Now watch what happens in this man's brain. "Slipped disc" connects to a memory: "Dad's back was never the same after his disc problem." That connects to "Surgery?" which connects to "Can't work" which connects to "Can't pick up my daughter" which connects to "The mortgage…"

Within minutes, a simple back twinge has become an existential threat. His nervous system goes on high alert. His muscles guard. His movement changes. He stops bending, lifting, exercising. His world shrinks. Six months later, he has chronic back pain — not because of the disc bulge (which the vast majority of pain-free people his age also have), but because his nervous system learned to interpret every movement as dangerous.

Scenario 2 — the recovery pathway:
Same man. Same twinge. Different GP. This one says: "You've irritated your back with a twist your body wasn't quite prepared for. 85% of people recover fully in 4 to 6 weeks.

We don't need a scan right now — it would almost certainly show normal age-related changes that aren't causing your pain and might actually increase your worry. I'm sending you to a physiotherapist."

Now watch this brain: "Common." "Recoverable." "No scan needed." "A physio can help." "I'll be picking up my daughter soon."

Same patient. Same disc. Profoundly different trajectory. The words a clinician chooses are one of the most powerful interventions in healthcare.

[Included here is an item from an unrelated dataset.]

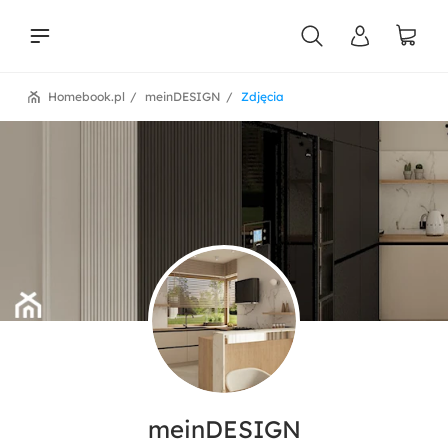
Homebook.pl
meinDESIGN
Zdjęcia
liści
meinDESIGN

The nocebo effect: how scans
create chronic pain

You've probably heard of the placebo effect — the phenomenon where a treatment works partly because you expect it to. The nocebo effect is its dark twin: the phenomenon where negative expectations produce negative outcomes.

Imaging reports are among the most potent nocebo triggers in modern healthcare. Consider standard radiology report phrases: "severe degenerative disc disease," "significant disc desiccation," "bone-on-bone changes." To a radiologist, these are descriptive terms. To a patient hearing them for the first time, they are linguistic hand grenades.

Research by Webster and Cifuentes (2010) analysed data from 59,360 workers' compensation claims for low back pain. Workers who received early MRI (within 30 days of injury onset) had significantly worse outcomes: more surgery, more opioid use, more medical costs, and longer disability duration — compared with those who did not receive early imaging. The MRI didn't help them. It made them worse.

Jarvik and colleagues (2015) published in JAMA that early imaging for back pain in older adults was associated with no improvement in pain or function at 12 months, but was associated with increased downstream healthcare utilisation — more specialist visits, more injections, more surgery.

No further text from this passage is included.